Roca Rey o los argumentos del cura de Villalpando

«Exhibición de dominio a pesar de encontrarse medio inconsciente»

Roca Rey sale por la puerta grande tras cortar las dos orejas al sexto de la tarde tras el noveno festejo de la Feria de San Isidro, en la Monumental de Las Ventas, en Madrid./Efe
Roca Rey sale por la puerta grande tras cortar las dos orejas al sexto de la tarde tras el noveno festejo de la Feria de San Isidro, en la Monumental de Las Ventas, en Madrid. / Efe
Gonzalo Santonja
GONZALO SANTONJAValladolid

Repuesto en un santiamén de una cogida fea en el saludo con el capote a la espalda de un sobrero del Conde de Mayalde, toros mitad segovianos, mitad toledanos, Roca Rey se plantó en los medios y haciendo de tripas corazón se afirmó rotundamente en el sitio de privilegio que con empaque y con los argumentos doctrinales del famoso cura de Villalpando, a la limeña redivivos en Las Ventas el pasado miércoles, se tiene mucho más que sobradamente ganado. Permítaseme recordarlos en el román paladino del refranero: «Los cojones del cura de Villalpando,/ cuatro bueyes los llevan, y van sudando».

Estatuarios de escalofrío, indiferente el diestro a la embestida irregular y cruzada de un animal áspero, derechazos ajenos a sus derrotes y naturales indiferentes a sus tarascadas. Exhibición de dominio a pesar de encontrarse medio inconsciente. Que el toro no humillaba, que no humillase. Que levantaba la cara, pues buenas tardes. Que la soltaba, que la soltase.

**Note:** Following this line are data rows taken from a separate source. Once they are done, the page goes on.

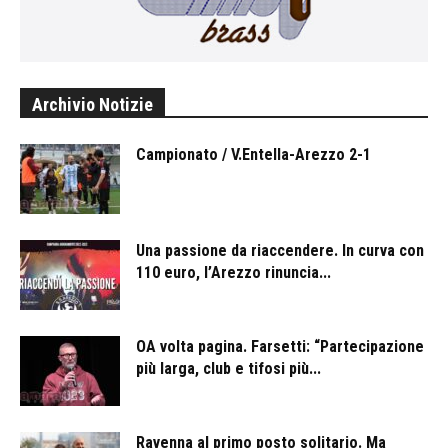
Archivio Notizie
Campionato / V.Entella-Arezzo 2-1
Una passione da riaccendere. In curva con
110 euro, l’Arezzo rinuncia...
OA volta pagina. Farsetti: “Partecipazione
più larga, club e tifosi più...
Ravenna al primo posto solitario. Ma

Faena larga, antes de entrar a espadas sonó el aviso. Y cuando se obró el milagro de que Roca Rey pasará por su propio pie a la enfermería sobre la plaza, se extendió el pesar de que allí se quedaba. Porque llevaba un puntazo que, a pesar de su impavidez, parecía de consideración.

Sin embargo, le cosieron –se dice pronto: le cosieron– y regresó a la cara de 'Maderero', el último de la tarde, un parladé negro listón de 565 kilos y a pocos meses de los seis años, acapachado de pitones, rajadito en el capote, aventado en el caballo y a por uvas en banderillas, al cual, contra todo pronóstico, metió de inmediato en la muleta. Por abajo y con categoría. El toro, de justito, pasó a soberbio, demostrando, para decirlo con palabras de Tirso de Molina, que «en nuestro siglo terrible/ lo que parece imposible» a veces hasta sucede.

Veintidós años y segunda puerta grande clamorosa en Las Ventas. Y el próximo día 30 buscará la tercera en una corrida para la que no se encuentran billetes ni por las nubes. Jornada esta de reflexión, constatemos lo obvio: descontados los intransigentes a piñón fijo, que forman parte del paisaje de Las Ventas, Roca Rey gana por mayoría abrumadora. A su estilo, puntería mañana en las urnas.